Poems from the Global Village: Quantum Poetry Vol. I is available from Keystone Publications (signed paperback) and from Amazon (paperback)
“I am a child of the lost race of the city-people”
So it began in 2004, the series of poems and one essay that has wound its way through four volumes of my Quantum Poetry series, a series which tracks a journey from finding myself trapped in the “city culture” in Volume I to finding myself at home in the cosmos in Volume IV:
“I am a child of the lost race of the city-people
that has forgotten how to live”
These are the first lines of All the Riches I Inherited, the second poem in this volume in which the city becomes a potent symbol of alienation. It reflects my modernist, fragmented worldview at the time; disconnected from nature and soul but full of yearning.
This Volume I contains four poems:
- The Death of the Human Situation
- All the Riches I Inherited
- For What I Am, It Has No Price
- My Gallows Star
The poems The Death of the Human Situation and All the Riches I Inherited lament a world where humanity is mechanized; a poetic expression of ecological alienation. The city-people I find myself born unto are symbolic of a humanity estranged from its natural and spiritual roots, reduced to fragmented existence. The city represents a severed ecosystem—one where nature and meaning have been replaced by mechanization, consumption, and loneliness.
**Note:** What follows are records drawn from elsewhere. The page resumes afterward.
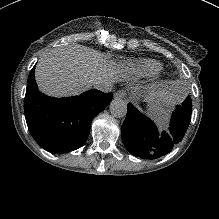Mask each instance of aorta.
Listing matches in <instances>:
<instances>
[{
    "label": "aorta",
    "instance_id": "aorta-1",
    "mask_svg": "<svg viewBox=\"0 0 219 219\" xmlns=\"http://www.w3.org/2000/svg\"><path fill=\"white\" fill-rule=\"evenodd\" d=\"M109 110L114 118H123L127 114V104L122 99H114L109 105Z\"/></svg>",
    "mask_w": 219,
    "mask_h": 219
}]
</instances>
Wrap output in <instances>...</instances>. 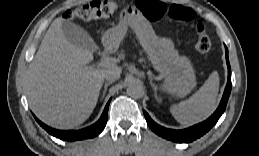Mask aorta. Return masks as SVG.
<instances>
[{"mask_svg": "<svg viewBox=\"0 0 259 156\" xmlns=\"http://www.w3.org/2000/svg\"><path fill=\"white\" fill-rule=\"evenodd\" d=\"M127 94L133 98H141L144 95V87L138 80L131 81L127 86Z\"/></svg>", "mask_w": 259, "mask_h": 156, "instance_id": "1", "label": "aorta"}]
</instances>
Stylistically, the poems bear an aesthetic of starkness and grief. Their beauty lies in the raw articulation of disconnection, which, paradoxically, awakens the yearning for a return to wholeness. Inside there is an ethical call: the recognition of loss becomes the seed of ecological and existential regeneration.
“What semi-romantic piffle”
Initially, I only kept one of the poems in this volume – My Gallows Star – because it would not allow me to archive it with the others after it had received a devastating response by a critique at the time: “What semi-romantic piffle,” he had written in response to my eager request for an appraisal. The words hurt. I did not agree. Yet, they had a profound effect on me: I threw them in an archive box along with so much else.
It was a tragic and fateful decision which yet carried inside of it the possibility for me to return to the same place once again with greater consciousness once I was older and at least a more differentiated human being, if not a wiser one. That time is now because it has become clear even to me that the message written to myself and contained within those poems reflects accurately what I have alluded to elsewhere:
“Sometimes, writing is like a stepladder into the inwardness of myself. Other times, it feels as though I am being written into being by a poem maybe even over a few decades.”
“First Peoples and Second Peoples seem to have a fundamental disagreement on the nature of reality and the basic law of existence.”
It was my reading of Tyson Yunkaporta’s Sand Talk: How Indigenous Thinking Can Save the World that led me to discover the deeper meaning of these poems in my personal development. I found myself reconnecting with something that was essential to me, something of which I was made, and something which I had yet ignored and even rejected.
This is why I have quoted from Tyson’s Sand Talk in the epigraph to Poems from the Global Village:
“First Peoples and Second Peoples seem to have a fundamental disagreement on the nature of reality and the basic law of existence.”
This encapsulates what I have been trying to understand ever since and why I wrote the poems in the first place.